Knowing about trademark law could make all the difference when it comes to making your brand stand out with consumers—and having the protection you need against competitors. Here, Ron Ventola, a registered patent attorney who practices intellectual property law at Schnader Harrison Segal & Lewis LLP, breaks down the basics.

1. What is intellectual property law?
It’s the law of ideas. It protects inventions, product designs, creative works, brand names, and confidential information.

2. What can intellectual property law do for my business?
Some businesses can use copyright law to protect creative works or use patent law to protect inventions or ornamental product designs. Many businesses can use the law of trade secrets to protect confidential information. Every business can use trademark law to create and protect its brand. Every business also must respect others’ intellectual property rights to avoid the risk of litigation.
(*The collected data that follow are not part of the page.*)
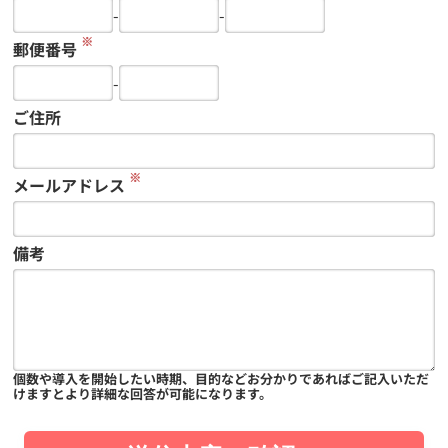
-
-
※
郵便番号
-
ご住所
※
メールアドレス
備考
個数や導入を開始したい時期、目的などお分かりであればご記入いただ
けますとより詳細な回答が可能になります。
3. How can I use trademark law in my business?
A trademark is a name or logo associated with a product or service from a particular source; for example, Tide detergent or McDonald’s restaurant services. (Product packaging can sometimes serve as a trademark.) To take best advantage of trademark law, you should select a distinctive trademark. Once you start using your trademark, you should monitor the marketplace to make sure no one else has begun using a trademark that is confusingly similar to yours. An attorney can guide you and help you avoid wasted effort and the risk of liability.

4. Can I copy text or photographs from this website? It doesn’t say that it’s copyrighted.
Copyright law applies on the Internet as it does everywhere else. Generally, text or photographs may not be copied, even if there is no statement that the item is subject to copyright. To avoid trouble under copyright law, don’t copy anything—including text, photographs, music or videos—without either permission from the copyright owner or a careful determination that the copying is legally permissible.

5. I think I have made a valuable invention. I want to patent it. What should I do?
Consult a patent attorney right away, and keep the invention confidential until you do. You can apply for a patent without a patent attorney. You can also cut your own hair without a barber. I don’t recommend either.

Published (and copyrighted) in South Jersey Biz, Volume 3, Issue 7 (July, 2013).